### What you need to do
Below are some entries. Copy each line that holds the string "Featured".

Items from a dataset:
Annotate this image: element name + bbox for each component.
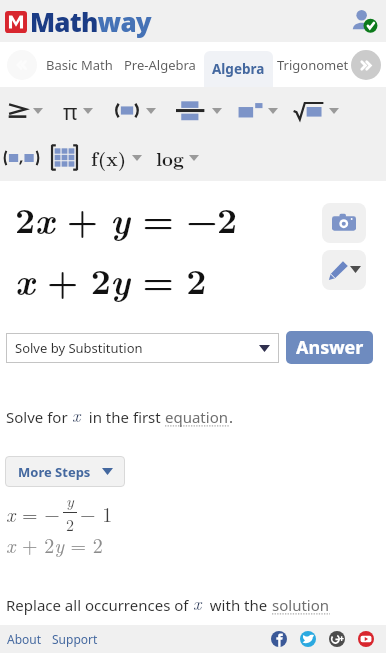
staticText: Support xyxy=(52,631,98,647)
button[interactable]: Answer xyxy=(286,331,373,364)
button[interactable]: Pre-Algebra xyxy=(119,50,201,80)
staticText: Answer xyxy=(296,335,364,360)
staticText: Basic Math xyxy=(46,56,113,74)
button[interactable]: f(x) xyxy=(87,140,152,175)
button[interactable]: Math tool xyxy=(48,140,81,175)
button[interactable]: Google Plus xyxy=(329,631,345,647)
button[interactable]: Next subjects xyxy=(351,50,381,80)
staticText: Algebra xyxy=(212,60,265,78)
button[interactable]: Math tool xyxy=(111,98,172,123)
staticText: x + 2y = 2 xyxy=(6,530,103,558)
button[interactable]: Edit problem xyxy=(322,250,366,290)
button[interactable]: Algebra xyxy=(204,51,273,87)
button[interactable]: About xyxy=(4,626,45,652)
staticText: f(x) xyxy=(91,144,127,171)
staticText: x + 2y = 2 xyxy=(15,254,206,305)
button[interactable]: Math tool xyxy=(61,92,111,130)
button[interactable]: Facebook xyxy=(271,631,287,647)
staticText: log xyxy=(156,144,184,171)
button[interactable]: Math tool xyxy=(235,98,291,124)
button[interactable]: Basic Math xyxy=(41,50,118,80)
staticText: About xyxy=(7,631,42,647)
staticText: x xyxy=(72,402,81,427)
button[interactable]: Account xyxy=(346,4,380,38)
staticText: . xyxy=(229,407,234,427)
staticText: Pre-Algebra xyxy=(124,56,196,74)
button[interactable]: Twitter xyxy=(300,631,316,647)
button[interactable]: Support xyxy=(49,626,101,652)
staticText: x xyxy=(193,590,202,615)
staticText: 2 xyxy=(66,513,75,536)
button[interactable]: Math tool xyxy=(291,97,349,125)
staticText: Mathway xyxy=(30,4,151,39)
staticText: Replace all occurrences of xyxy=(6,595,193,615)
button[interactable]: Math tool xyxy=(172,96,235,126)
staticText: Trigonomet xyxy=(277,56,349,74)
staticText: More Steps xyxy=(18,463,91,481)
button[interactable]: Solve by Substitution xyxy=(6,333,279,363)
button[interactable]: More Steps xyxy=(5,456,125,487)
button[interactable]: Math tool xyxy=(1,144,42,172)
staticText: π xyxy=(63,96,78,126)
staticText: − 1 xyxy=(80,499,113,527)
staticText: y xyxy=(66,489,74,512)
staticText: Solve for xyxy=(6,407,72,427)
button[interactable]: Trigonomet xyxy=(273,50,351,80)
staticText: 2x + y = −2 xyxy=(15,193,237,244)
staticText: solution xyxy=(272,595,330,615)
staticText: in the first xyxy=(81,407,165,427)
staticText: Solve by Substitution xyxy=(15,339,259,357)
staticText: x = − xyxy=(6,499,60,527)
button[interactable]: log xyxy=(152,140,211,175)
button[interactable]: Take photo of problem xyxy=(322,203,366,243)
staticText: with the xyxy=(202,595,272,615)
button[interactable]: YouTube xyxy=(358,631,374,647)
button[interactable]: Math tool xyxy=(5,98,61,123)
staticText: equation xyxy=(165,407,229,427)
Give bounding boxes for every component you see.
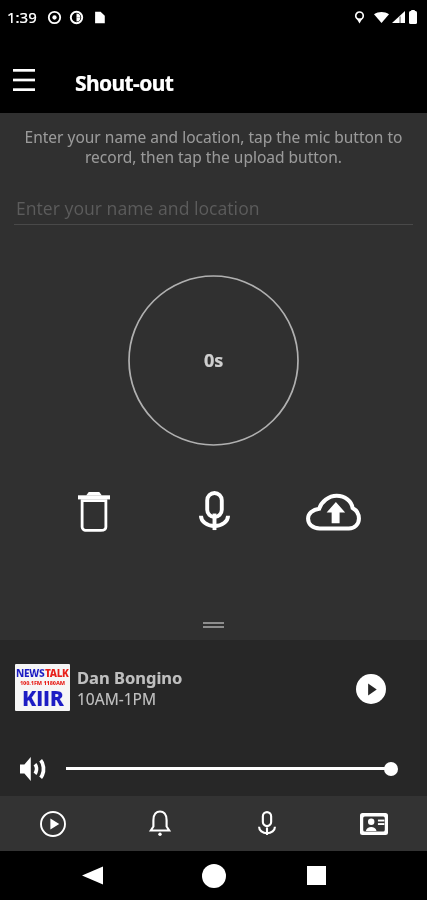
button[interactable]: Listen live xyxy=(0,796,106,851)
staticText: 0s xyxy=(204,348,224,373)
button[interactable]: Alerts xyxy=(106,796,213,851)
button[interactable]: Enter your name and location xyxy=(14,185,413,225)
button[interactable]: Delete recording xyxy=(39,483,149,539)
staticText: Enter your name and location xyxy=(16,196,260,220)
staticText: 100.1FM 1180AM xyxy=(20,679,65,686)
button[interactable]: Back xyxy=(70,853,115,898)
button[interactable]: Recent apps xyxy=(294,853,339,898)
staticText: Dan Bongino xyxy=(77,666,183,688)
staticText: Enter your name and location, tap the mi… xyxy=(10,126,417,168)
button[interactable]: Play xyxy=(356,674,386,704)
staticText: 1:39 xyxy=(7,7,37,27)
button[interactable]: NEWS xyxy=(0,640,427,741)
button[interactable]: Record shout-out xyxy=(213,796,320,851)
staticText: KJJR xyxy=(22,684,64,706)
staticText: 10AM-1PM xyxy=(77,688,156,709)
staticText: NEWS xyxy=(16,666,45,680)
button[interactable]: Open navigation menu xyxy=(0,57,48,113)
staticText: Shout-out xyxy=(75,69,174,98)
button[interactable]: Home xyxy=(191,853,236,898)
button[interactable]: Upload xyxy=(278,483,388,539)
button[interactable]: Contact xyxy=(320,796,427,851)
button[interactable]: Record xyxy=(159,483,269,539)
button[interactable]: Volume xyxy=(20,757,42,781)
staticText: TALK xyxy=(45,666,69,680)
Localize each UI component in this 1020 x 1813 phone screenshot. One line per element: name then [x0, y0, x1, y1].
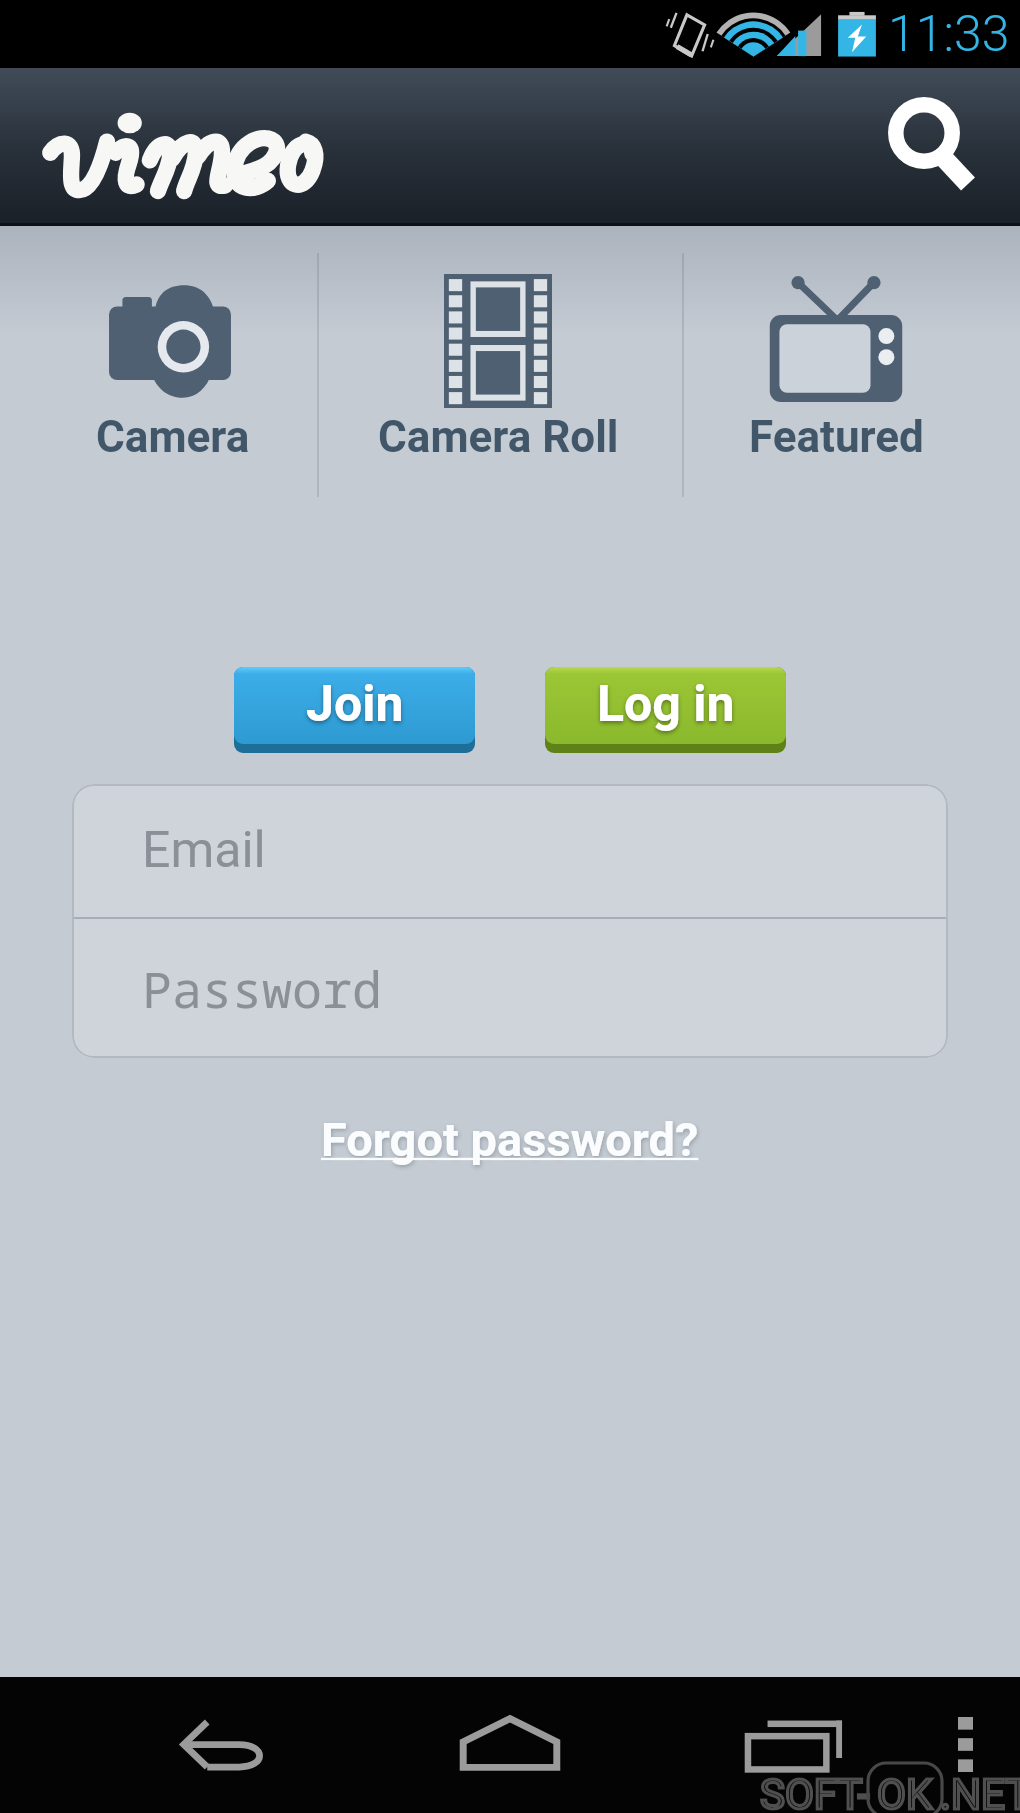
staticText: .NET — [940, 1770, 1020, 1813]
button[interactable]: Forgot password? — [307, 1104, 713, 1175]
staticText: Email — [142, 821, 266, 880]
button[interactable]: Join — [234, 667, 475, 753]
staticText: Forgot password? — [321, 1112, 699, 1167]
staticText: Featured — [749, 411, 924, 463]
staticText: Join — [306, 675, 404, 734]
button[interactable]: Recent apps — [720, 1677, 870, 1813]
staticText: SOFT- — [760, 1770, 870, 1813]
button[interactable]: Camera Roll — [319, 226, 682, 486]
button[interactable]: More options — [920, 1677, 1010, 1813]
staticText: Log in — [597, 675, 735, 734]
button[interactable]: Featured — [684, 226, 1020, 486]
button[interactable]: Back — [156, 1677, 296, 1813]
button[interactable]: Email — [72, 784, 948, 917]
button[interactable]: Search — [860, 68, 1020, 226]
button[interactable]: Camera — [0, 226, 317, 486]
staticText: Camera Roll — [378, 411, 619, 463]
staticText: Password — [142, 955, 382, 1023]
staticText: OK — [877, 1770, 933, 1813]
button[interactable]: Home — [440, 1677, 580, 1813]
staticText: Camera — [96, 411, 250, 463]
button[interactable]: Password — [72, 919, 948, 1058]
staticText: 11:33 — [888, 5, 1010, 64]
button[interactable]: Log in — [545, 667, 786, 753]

### Task output
staticText: Featured — [749, 411, 924, 463]
button[interactable]: Featured — [684, 226, 1020, 486]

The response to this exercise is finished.